Nonlinear equations for fractional Laplacians, I: Regularity, maximum principles, and Hamiltonian estimates

Abstract

This is the first of two articles dealing with the equation $(-\mathrm{\Delta }{)}^{s}v=f(v)$ in ${\mathbb{R}}^n$, with $s\in (0,1)$, where $(-\mathrm{\Delta }{)}^s$ stands for the fractional Laplacian — the infinitesimal generator of a Lévy process. This equation can be realized as a local linear degenerate elliptic equation in ${\mathbb{R}}_{+}^{n+1}$ together with a nonlinear Neumann boundary condition on $\partial {\mathbb{R}}_{+}^{n+1}={\mathbb{R}}^n$.
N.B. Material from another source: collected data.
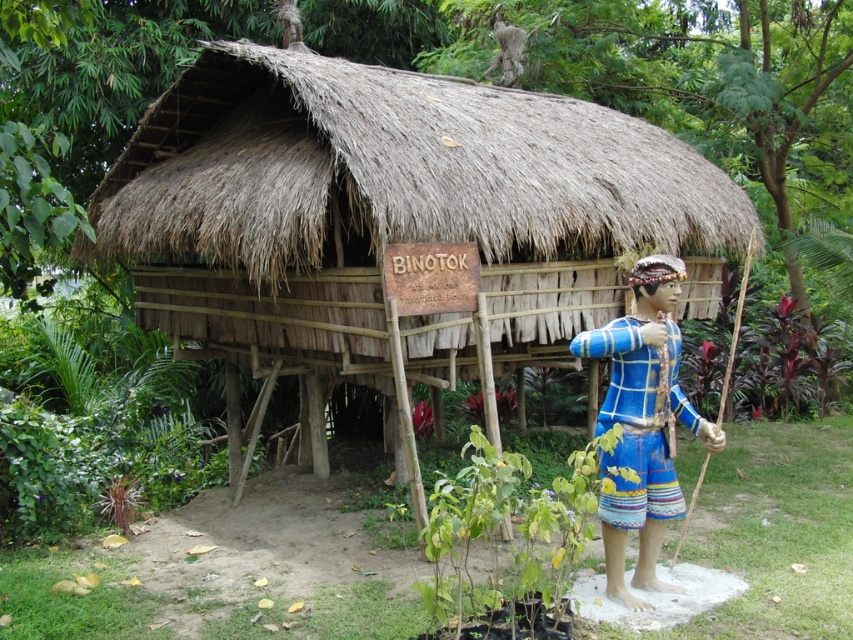 Question: Which object appears closest to the camera in this image?

Choices:
 (A) blue woven fabric at right
 (B) thatched wood hut at center

Answer: (A)

Question: Does thatched wood hut at center have a lesser width compared to blue woven fabric at right?

Choices:
 (A) no
 (B) yes

Answer: (B)

Question: Is thatched wood hut at center to the left of blue woven fabric at right from the viewer's perspective?

Choices:
 (A) no
 (B) yes

Answer: (B)

Question: Is the position of thatched wood hut at center less distant than that of blue woven fabric at right?

Choices:
 (A) no
 (B) yes

Answer: (A) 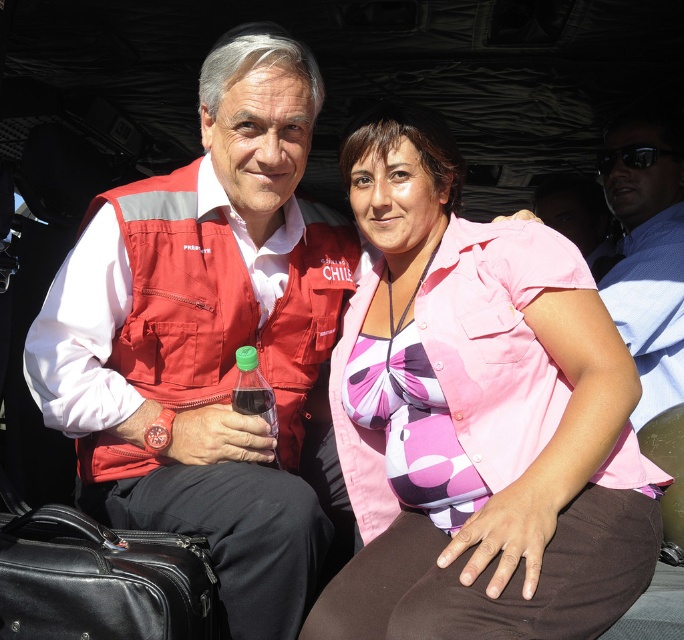 Question: In this image, where is pink fabric shirt at center located relative to matte red vest at center?

Choices:
 (A) left
 (B) right

Answer: (B)

Question: Which object appears closest to the camera in this image?

Choices:
 (A) matte red vest at left
 (B) matte red vest at center
 (C) pink fabric shirt at center
 (D) black leather suitcase at lower left

Answer: (C)

Question: Estimate the real-world distances between objects in this image. Which object is farther from the pink fabric shirt at center?

Choices:
 (A) matte red vest at left
 (B) blue shirt at upper right
 (C) green plastic bottle at center
 (D) black leather suitcase at lower left

Answer: (B)

Question: Estimate the real-world distances between objects in this image. Which object is closer to the blue shirt at upper right?

Choices:
 (A) green plastic bottle at center
 (B) matte red vest at left
 (C) pink fabric shirt at center

Answer: (C)

Question: Is matte red vest at left wider than green plastic bottle at center?

Choices:
 (A) yes
 (B) no

Answer: (A)

Question: From the image, what is the correct spatial relationship of matte red vest at center in relation to blue shirt at upper right?

Choices:
 (A) below
 (B) above

Answer: (A) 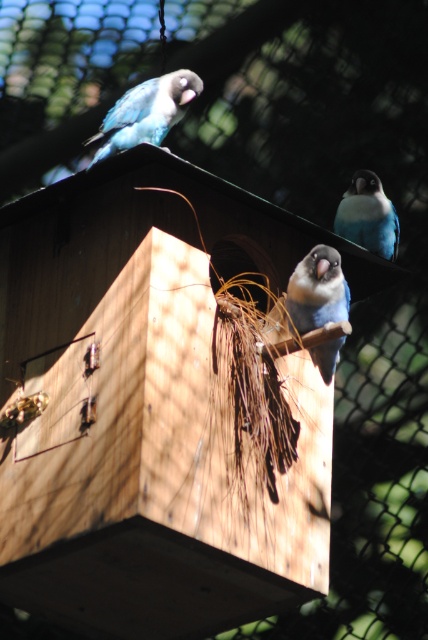 Question: Does blue matte parrot at center come in front of blue matte parrot at upper right?

Choices:
 (A) yes
 (B) no

Answer: (A)

Question: Which object is closer to the camera taking this photo?

Choices:
 (A) blue matte parrot at upper right
 (B) blue matte parrot at center
 (C) matte blue parrot at upper left

Answer: (B)

Question: Can you confirm if blue matte parrot at center is positioned to the right of blue matte parrot at upper right?

Choices:
 (A) yes
 (B) no

Answer: (B)

Question: Which point is closer to the camera?

Choices:
 (A) (314, 262)
 (B) (392, 243)
 (C) (128, 108)

Answer: (A)

Question: Which point is closer to the camera taking this photo?

Choices:
 (A) (148, 99)
 (B) (338, 268)
 (C) (341, 202)

Answer: (B)

Question: Does matte blue parrot at upper left appear on the left side of blue matte parrot at upper right?

Choices:
 (A) no
 (B) yes

Answer: (B)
In this first article, we establish necessary conditions on the nonlinearity f to admit certain type of solutions, with special interest in bounded increasing solutions in all of $\mathbb{R}$. These necessary conditions (which will be proven in a follow-up paper to be also sufficient for the existence of a bounded increasing solution) are derived from an equality and an estimate involving a Hamiltonian — in the spirit of a result of Modica for the Laplacian. Our proofs are uniform as $s\uparrow 1$, establishing in the limit the corresponding known results for the Laplacian.

In addition, we study regularity issues, as well as maximum and Harnack principles associated to the equation.